▸ **Prompt**: Only these lines should appear, exactly: the one containing "danego regulaminu promocji" and every line after it through the end of the material below.
(Records for the exercise)
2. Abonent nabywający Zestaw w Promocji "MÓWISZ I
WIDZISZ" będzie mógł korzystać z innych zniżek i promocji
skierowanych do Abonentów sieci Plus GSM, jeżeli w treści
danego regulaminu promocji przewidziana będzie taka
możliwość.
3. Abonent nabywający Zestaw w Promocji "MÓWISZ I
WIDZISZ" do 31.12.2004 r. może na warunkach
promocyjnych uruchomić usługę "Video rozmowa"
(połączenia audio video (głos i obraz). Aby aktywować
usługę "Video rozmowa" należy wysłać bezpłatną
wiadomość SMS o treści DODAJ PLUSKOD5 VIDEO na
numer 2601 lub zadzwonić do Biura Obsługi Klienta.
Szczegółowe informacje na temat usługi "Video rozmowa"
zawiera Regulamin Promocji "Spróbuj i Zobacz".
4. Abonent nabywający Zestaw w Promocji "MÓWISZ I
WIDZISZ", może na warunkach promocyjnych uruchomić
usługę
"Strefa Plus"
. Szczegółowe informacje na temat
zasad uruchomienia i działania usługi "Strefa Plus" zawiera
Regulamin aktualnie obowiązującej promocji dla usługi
(End Records for the exercise)
▸ **Task answer**:
danego regulaminu promocji przewidziana będzie taka
możliwość.
3. Abonent nabywający Zestaw w Promocji "MÓWISZ I
WIDZISZ" do 31.12.2004 r. może na warunkach
promocyjnych uruchomić usługę "Video rozmowa"
(połączenia audio video (głos i obraz). Aby aktywować
usługę "Video rozmowa" należy wysłać bezpłatną
wiadomość SMS o treści DODAJ PLUSKOD5 VIDEO na
numer 2601 lub zadzwonić do Biura Obsługi Klienta.
Szczegółowe informacje na temat usługi "Video rozmowa"
zawiera Regulamin Promocji "Spróbuj i Zobacz".
4. Abonent nabywający Zestaw w Promocji "MÓWISZ I
WIDZISZ", może na warunkach promocyjnych uruchomić
usługę
"Strefa Plus"
. Szczegółowe informacje na temat
zasad uruchomienia i działania usługi "Strefa Plus" zawiera
Regulamin aktualnie obowiązującej promocji dla usługi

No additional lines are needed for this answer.